The need to increase financial literacy among women should be a national priority for a number of reasons. These include:
• Women are largely responsible for raising their families and play a central role in teaching their children financial habits which will they will take with them into adulthood. If women are financially literate they are more likely to pass on better financial habits to their children.
• In South Africa it is approximated that more than 40% of households are headed by women.
• Women live longer and generally earn less than their male counterparts and therefore need to be savvy to ensure they have enough money for the long term. It has been reported that a woman will need 15% more than a man of the same age to provide the same pension income over her estimated lifetime.
In the past, it was traditionally the man who was responsible for the major financial decisions with women trusting that their needs would be adequately provided for. However, more and more women are discovering the hard way that marriage/ dependency on others are no guarantee to a financially secure future. There is no shortage of financial planners who will tell you at least one story where a widow has discovered her partner did not have life cover even though she was certain he did. Or about the women about to retire who assumed her partner had made adequate provision for their retirement only to discover to the contrary.

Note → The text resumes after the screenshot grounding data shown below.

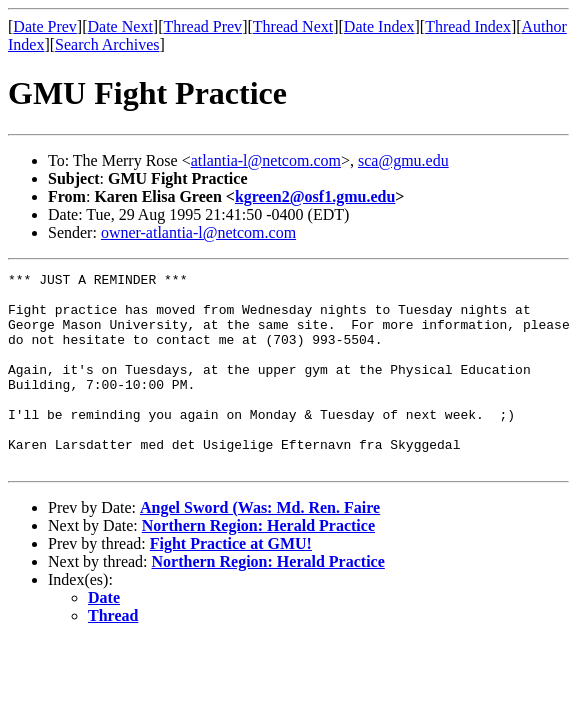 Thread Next (293, 26)
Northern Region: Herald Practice (258, 564)
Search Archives (107, 44)
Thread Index (468, 26)
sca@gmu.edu (403, 160)
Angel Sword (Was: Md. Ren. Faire (260, 546)
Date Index (379, 26)
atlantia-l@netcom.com (266, 160)
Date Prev (45, 26)
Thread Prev (202, 26)
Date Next (120, 26)
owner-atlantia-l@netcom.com (198, 232)
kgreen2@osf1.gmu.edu (315, 196)
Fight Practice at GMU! (231, 582)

Lelane Bezuidenhout, a Certified Financial Planner (CFP®), and Certification Manager at the Financial Planning Institute provides the following tips for women when it comes to financial planning:
1.Know your own limitations when it comes to finances – use an authorised financial services provider for assistance and do not leave it for too long. Act today.
2.Have a valid will in place – we do not like to think of death or taxes – but the consequences of not doing so could be devastating to the ones you love.

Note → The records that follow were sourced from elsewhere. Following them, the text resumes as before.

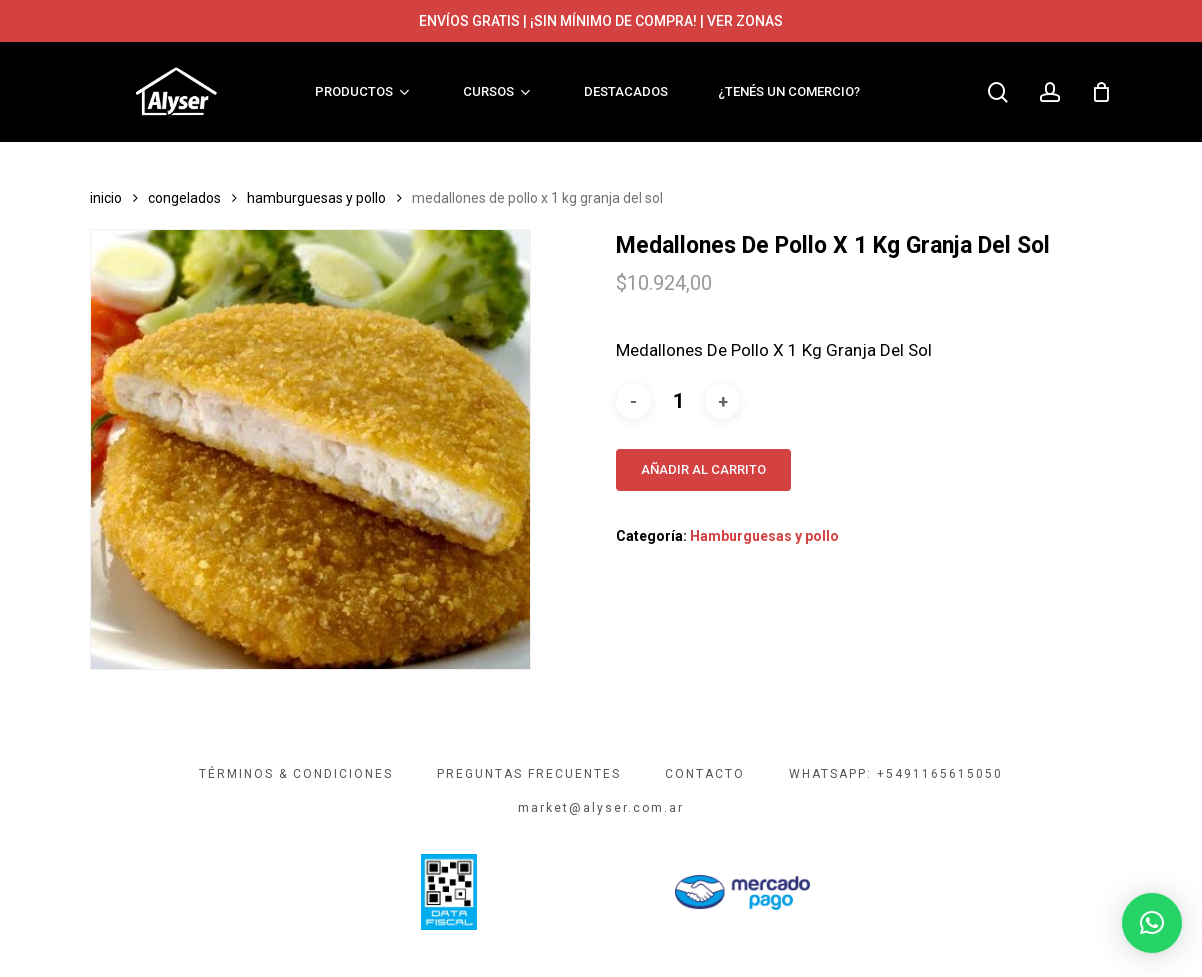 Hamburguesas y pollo (316, 198)
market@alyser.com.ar (601, 808)
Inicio (106, 198)
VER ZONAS (745, 21)
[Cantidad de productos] (678, 401)
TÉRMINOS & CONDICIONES (296, 774)
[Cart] (1101, 92)
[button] (1152, 923)
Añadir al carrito (703, 469)
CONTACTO (705, 774)
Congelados (184, 198)
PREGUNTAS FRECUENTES (529, 774)
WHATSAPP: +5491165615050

3.Budget – and if you have a spouse – do the budget together. It is amazing how much peace you will have knowing that you know what is going on with your money matters.
4.Do not spend more than what you earn.
5.Cash is king – try not to buy your hearts’ desires on credit – limit your retail accounts, do not underestimate the power of inflation ?and interest charged on the outstanding amounts still owed on those accounts
6.If you do have retail accounts – take out insurance to cover the outstanding amounts should something happen to you.

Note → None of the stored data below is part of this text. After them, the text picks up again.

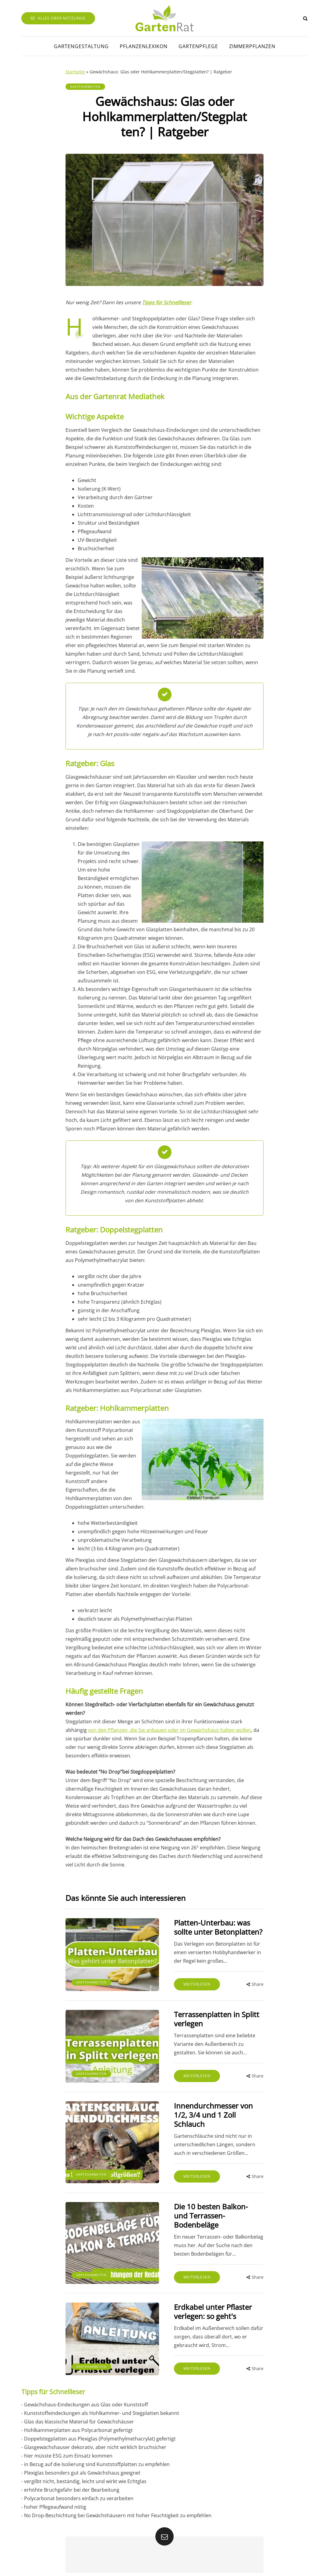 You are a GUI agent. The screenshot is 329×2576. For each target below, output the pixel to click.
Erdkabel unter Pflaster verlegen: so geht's (211, 2302)
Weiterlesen (195, 1984)
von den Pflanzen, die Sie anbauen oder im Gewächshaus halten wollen (169, 1730)
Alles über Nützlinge (58, 18)
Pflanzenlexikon (144, 46)
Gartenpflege (198, 46)
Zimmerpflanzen (252, 46)
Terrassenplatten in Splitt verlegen (214, 2018)
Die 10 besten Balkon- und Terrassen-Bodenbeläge (217, 2211)
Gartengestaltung (81, 46)
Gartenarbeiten (85, 86)
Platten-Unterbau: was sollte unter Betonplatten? (216, 1927)
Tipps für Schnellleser (166, 302)
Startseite (75, 72)
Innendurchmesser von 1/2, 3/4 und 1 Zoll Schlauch (211, 2115)
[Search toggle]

7.Save for your retirement. You are never too young to start saving towards this goal. Ask yourself how fast did the past 10 years fly by? Before you know it, you are at retirement age. Again, see a financial planner today, do not delay.
8.Have some financial independence.
9.Have an emergency fund in place for those unforeseen circumstances.
10.Make sure that your life is correctly insured. Whether it is life cover, disability or severe illness cover, there is no harm in reviewing your situation as it currently stands. Too often we think that we have this and that policy – but will it be sufficient the day that you really need it?
11.Short-term insurance – review your policy – what excess structure do you have in place. Make sure you understand the excess structure as it differs from insurer to insurer.
12.Take charge of your finances by critically reviewing all of the above.
To find a Certified Financial Planner in your area visit the Financial Planning Institute website at www.fpi.co.za.
There is no doubt that women are progressing into what previously were traditionally male fields, not only in the workplace but as heads of families and key decision makers in their own right. With such progress there is the ever-increasing need for women to become self-reliant and to take charge of their own financial futures.